__What you need to do__
Leaving out only the pictures, write out all the entries exactly.

__Records for the task__
·····
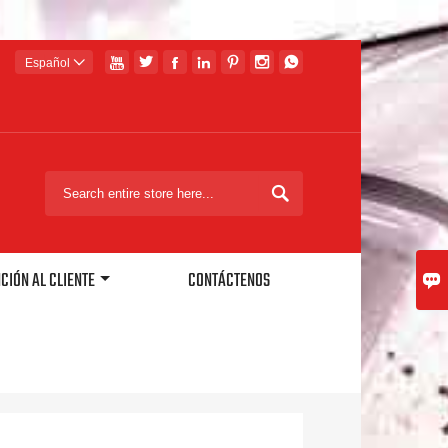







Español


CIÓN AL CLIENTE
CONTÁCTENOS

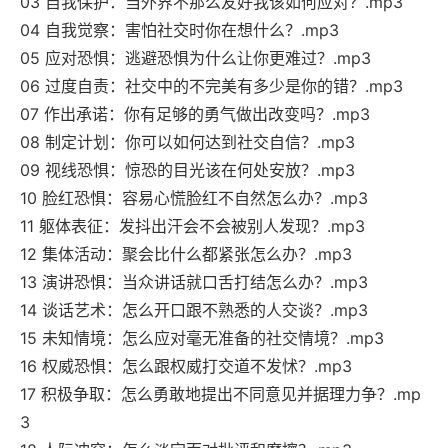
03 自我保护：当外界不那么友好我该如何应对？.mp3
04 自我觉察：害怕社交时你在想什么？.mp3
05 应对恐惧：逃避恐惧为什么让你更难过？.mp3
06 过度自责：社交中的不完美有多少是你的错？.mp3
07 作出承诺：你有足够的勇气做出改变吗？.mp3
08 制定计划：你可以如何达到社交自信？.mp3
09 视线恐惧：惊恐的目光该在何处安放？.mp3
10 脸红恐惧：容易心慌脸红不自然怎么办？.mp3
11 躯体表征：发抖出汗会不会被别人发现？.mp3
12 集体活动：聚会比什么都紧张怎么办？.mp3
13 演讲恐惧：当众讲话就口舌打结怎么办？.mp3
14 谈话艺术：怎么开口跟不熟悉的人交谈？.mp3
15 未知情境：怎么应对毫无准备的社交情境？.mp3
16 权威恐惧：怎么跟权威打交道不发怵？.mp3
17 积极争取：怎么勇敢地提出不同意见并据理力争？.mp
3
·····
__Result of this task__







Español


CIÓN AL CLIENTE
CONTÁCTENOS

03 自我保护：当外界不那么友好我该如何应对？.mp3
04 自我觉察：害怕社交时你在想什么？.mp3
05 应对恐惧：逃避恐惧为什么让你更难过？.mp3
06 过度自责：社交中的不完美有多少是你的错？.mp3
07 作出承诺：你有足够的勇气做出改变吗？.mp3
08 制定计划：你可以如何达到社交自信？.mp3
09 视线恐惧：惊恐的目光该在何处安放？.mp3
10 脸红恐惧：容易心慌脸红不自然怎么办？.mp3
11 躯体表征：发抖出汗会不会被别人发现？.mp3
12 集体活动：聚会比什么都紧张怎么办？.mp3
13 演讲恐惧：当众讲话就口舌打结怎么办？.mp3
14 谈话艺术：怎么开口跟不熟悉的人交谈？.mp3
15 未知情境：怎么应对毫无准备的社交情境？.mp3
16 权威恐惧：怎么跟权威打交道不发怵？.mp3
17 积极争取：怎么勇敢地提出不同意见并据理力争？.mp
3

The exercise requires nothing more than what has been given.